Note-se que as quotas de gênero estão efetivamente inseridas no debate constitucional das políticas afirmativas. Mas o que aqui se discute é tão somente o desdobramento de tal política na seara eleitoral a qual resta, talvez, sujeita à incompletude, porquanto, ainda que tal fraude houvesse sido detectada, seria destituída de desdobramentos no balanço eleitoral. Não teria retirado qualquer paridade de armas, ou legitimidade dos eleitos. Alinho-me, portanto, ao que o TSE decidiu recentemente em Recurso Especial com origem no Rio Grande do Sul:

Representação. Eleição proporcional. Percentuais legais por sexo. Alegação. Descumprimento posterior. Renúncia de candidatas do sexo feminino.

1. Os percentuais de gênero previstos no art. 10, § 3º, da Lei nº 9.504/97 devem ser observados tanto no momento do registro da candidatura, quanto em eventual preenchimento de vagas remanescentes ou na substituição de candidatos, conforme previsto no § 6º do art. 20 da Res.-TSE nº 23.373.

2. Se, no momento da formalização das renúncias por candidatas, já tinha sido ultrapassado o prazo para substituição das candidaturas, previsto no art. 13, § 3º, da Lei nº 9.504/97, não pode o partido ser penalizado, considerando, em especial, que não havia possibilidade jurídica de serem apresentadas substitutas, de modo a readequar os percentuais legais de gênero.

Recurso especial não provido.

(Recurso Especial Eleitoral nº 21498, Acórdão de 23/05/2013, Relator(a) Min. HENRIQUE NEVES DA SILVA, Publicação: DJE - Diário de justiça eletrônico, Tomo 117, Data 24/6/2013, Página 56 )

Colho do voto exarado pelo ministro Henrique Alves da Silva, acolhido por unanimidade por seus pares, parte de seu raciocínio:

No presente caso, considerado pelo acórdão regional que a recorrida respeitou os limites legais de gênero no momento inicial dos registros de candidatura, não vejo como sustentar a alegada infração ao art. 10, § 3 0, da Lei n° 9.504/95, uma vez que as vagas foram efetivamente preenchidas.

Isso porque o dispositivo em comento, como já dito, tem o escopo de permitir o acesso às candidaturas de acordo com os limites previstos para cada sexo.
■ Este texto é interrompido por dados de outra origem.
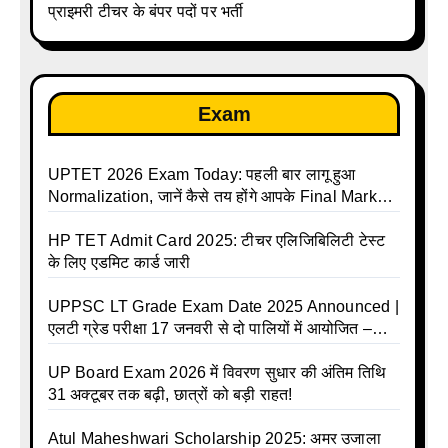
प्राइमरी टीचर के बंपर पदों पर भर्ती
Exam
UPTET 2026 Exam Today: पहली बार लागू हुआ
Normalization, जानें कैसे तय होंगे आपके Final Marks
और क्या होगा फायदा
HP TET Admit Card 2025: टीचर एलिजिबिलिटी टेस्ट
के लिए एडमिट कार्ड जारी
UPPSC LT Grade Exam Date 2025 Announced |
एलटी ग्रेड परीक्षा 17 जनवरी से दो पालियों में आयोजित –
जानिए पूरा टाइम टेबल
UP Board Exam 2026 में विवरण सुधार की अंतिम तिथि
31 अक्टूबर तक बढ़ी, छात्रों को बड़ी राहत!
Atul Maheshwari Scholarship 2025: अमर उजाला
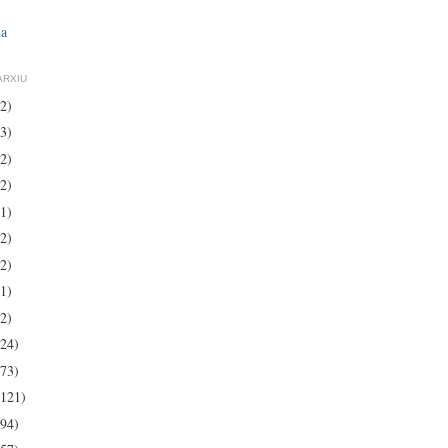
ia
ARXIU
(2)
(3)
(2)
(2)
(1)
(2)
(2)
(1)
(2)
(24)
(73)
(121)
(94)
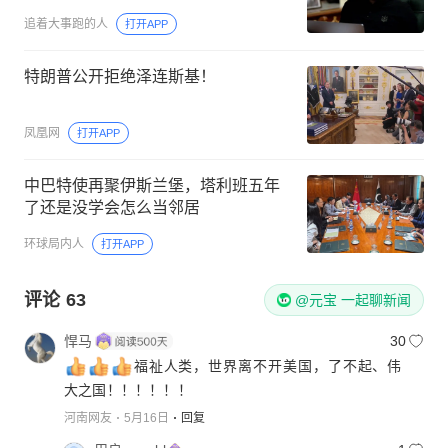
追着大事跑的人
打开APP
特朗普公开拒绝泽连斯基！
凤凰网
打开APP
中巴特使再聚伊斯兰堡，塔利班五年
了还是没学会怎么当邻居
环球局内人
打开APP
评论
63
@元宝 一起聊新闻
悍马
30
福祉人类，世界离不开美国，了不起、伟
大之国！！！！！！
河南网友
5月16日
回复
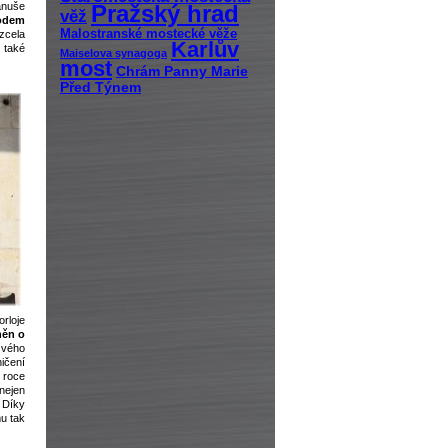
anuše
Pražský hrad
věž
odem
Malostranské mostecké věže
zcela
Karlův
 také
Maiselova synagoga
most
Chrám Panny Marie
Před Týnem
rloje
něn o
 svého
ničení
 roce
nejen
 Díky
mu tak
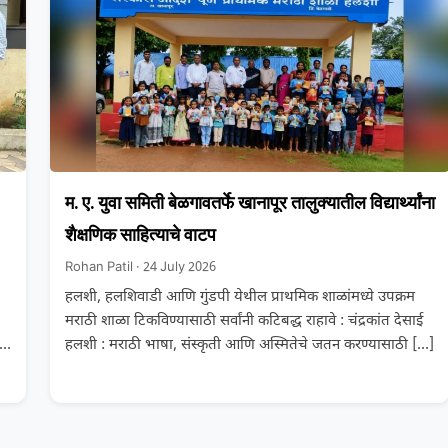
म. ए. युवा समिती बेळगावतर्फे खानापूर तालुक्यातील विद्यार्थ्यांना
शैक्षणिक साहित्याचे वाटप
Rohan Patil · 24 July 2026
हलशी, हलशिवाडी आणि गुंडपी येथील प्राथमिक शाळांमध्ये उपक्रम
मराठी शाळा टिकविण्यासाठी सर्वांनी कटिबद्ध राहावे : चंद्रकांत देसाई
हलशी : मराठी भाषा, संस्कृती आणि अस्मितेचे जतन करण्यासाठी
[…]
Tal garantia deve ser respeitada tanto no preenchimento das vagas inicialmente requeridas quanto no das remanescentes.

Porém, depois que os partidos políticos e coligações escolhem seus candidatos e os apresentam à Justiça Eleitoral, o bem jurídico tutelado pela ação afirmativa é atingido. E as agremiações, ressalvada a hipótese de expulsão dos quadros partidários, não detêm o poder de cancelar as candidaturas registradas.

(…)

Em suma, o objetivo da política pública de incentivo à participação igualitária de candidaturas foi respeitado pela coligação no momento próprio. O ato de renúncia é unilateral, pessoal e independe da vontade das agremiações; E, por fim, quando ocorreram as desistências das candidaturas, não havia possibilidade jurídica de serem apresentadas substitutas.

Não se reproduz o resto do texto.